Recycling in Muscatine. Paper, plastic and…leftovers?

The Public Works of Muscatine picks up not only garbage but also recycling at the curb for the convenience of the citizens. Paper, plastics, metals and even glass can be picked up by the city for no additional charges. This single stream recycling system is super helpful for people who don’t like the idea of sorting recyclables. But when the recyclable items are removed from the trash what does that leave? The answer is: lots of scraps. Kitchen scraps, specifically, 40% of our landfills are made up of organic matter. Everything that’s scraped off the dinner plates, the bread heels no one will eat, the leftovers that never make the cut, produce that rots before it can be remembered, when these things end up in a landfill and get buried under the rest of the refuse, a dangerous chemical reaction occurs. When left out, this organic waste will break down via bacteria and sunlight and produce carbon dioxide and other simple compounds. But, it’s when this waste is buried, away from air and sunlight that the danger can occur. In an anaerobic environment organic matter will break down more slowly, but it does still break down…into methane. Methane is the reason for almost every dumpster or landfill fire because it is an extremely combustible and explosive compound. It is in fact, natural gas. It is also a leading cause of climate change as methane is about 80 times more potent a greenhouse gas than carbon dioxide.

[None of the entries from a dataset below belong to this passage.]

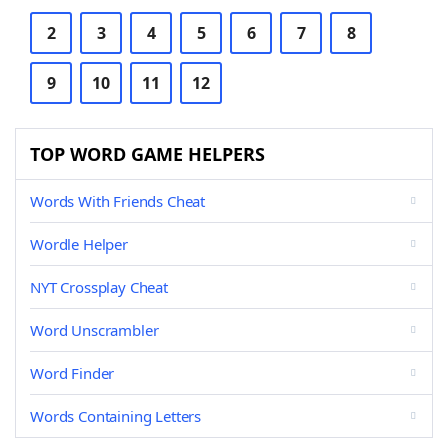
2
3
4
5
6
7
8
9
10
11
12
TOP WORD GAME HELPERS
Words With Friends Cheat
Wordle Helper
NYT Crossplay Cheat
Word Unscrambler
Word Finder
Words Containing Letters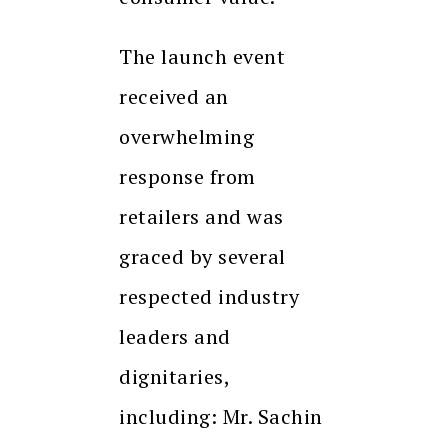
The launch event
received an
overwhelming
response from
retailers and was
graced by several
respected industry
leaders and
dignitaries,
including: Mr. Sachin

And that’s why the city of Muscatine funded the MORC, Muscatine Organics Recycling Center. After years of research, trial and error and lots of grant writing, anyone in Muscatine can now take their food waste down to the recycling center and put it in the bright orange dumpster, keeping it out of the landfill forever! But then what? Something amazing, that’s what. The MORC takes the food waste from the citizens and puts it in a big vat filled with bacteria, very much reminiscent of a landfill, except these bacteria work for the city too! The methane produced by the bacteria inside these giant digesters is captured and then pumped back into the city pipelines to help power buildings for free, but that’s not all. The next step in the process is liquifying the captured methane and using it to power the Muscabus and other public vehicles like police cars and fire trucks. The sky’s the limit!